The Fourth of July has become a celebration of summer. Amidst the
family reunions, paper plates and fireworks, its meaning has faded.
This year, more than ever, we need to remind ourselves that it is a
celebration of revolution. It is a day to take stock of the state of
our democracy, its hopes and its promises, still to be kept.

In that long ago time when men pledged lives, fortunes and honor to
establish a new nation, they gave voice to certain principles that are
worth revisiting. First among these is the recognition that the actions
of nations require justification to the world at large. In the opening
paragraph of the Declaration of Independence we find the phrase “a
decent respect to the opinions of mankind requires that they should
declare the causes which impel them.”

This phrase acknowledges that nations have an obligation to explain
their actions, to justify decisions, and to be concerned with what the
world thinks of them. Such a principle has been violated time and again
by the current administration. From the refusal to honor international
agreements to the invasion and occupation of Iraq, Bush has shown no
respect at all for the opinions of others.

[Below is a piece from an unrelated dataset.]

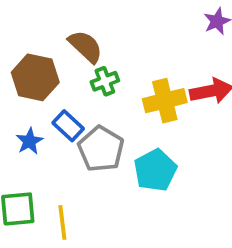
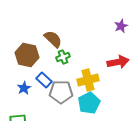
yellow cross: (165, 101) -> (88, 80), moved
gray pentagon: (101, 149) -> (61, 92), turned -30

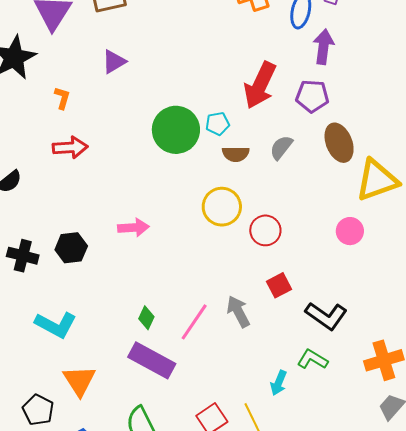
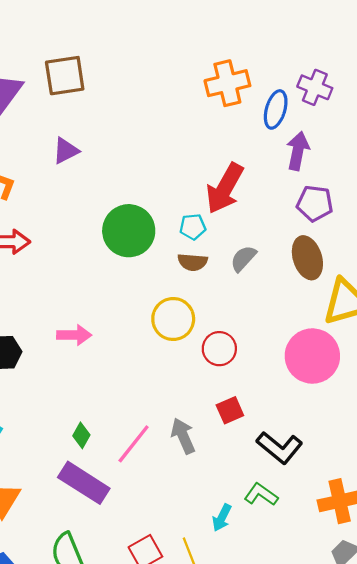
purple pentagon: (312, 96) -> (315, 203), moved
cyan pentagon: (218, 124) -> (193, 227), moved
pink circle: (350, 231) -> (312, 356), size x1.8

The Supreme Court decision to reject the administration’s plan to use
military commissions to try the people held in Guantanamo Bay prison
was a re-affirmation of this responsibility. Basing the opinion on both
federal statute and international law, Justice John Paul Stevens,
writing for the 5-3 majority,  said clearly, “The executive is bound to
comply with the rule of law that prevails in this jurisdiction.”

The court went on to affirm the responsibility of the U.S. government
to acknowledge and enforce the Geneva Conventions, especially Article
3, which requires humane treatment of captured combatants and prohibits
trials except by a “regularly constituted court affording all the
judicial guarantees which are recognized as indispensable by civilized
people.”

This decision, bitterly opposed by the Bush Administration and by the
three most conservative members of the court, Justices Scalia, Thomas
and Alito, echoes the fundamental principle that people are “endowed by
their Creator with certain inalienable rights” and that governments
cannot deprive them of the right to life, liberty and pursuit of
happiness by the linguistic trick of labeling them “enemy combatants.”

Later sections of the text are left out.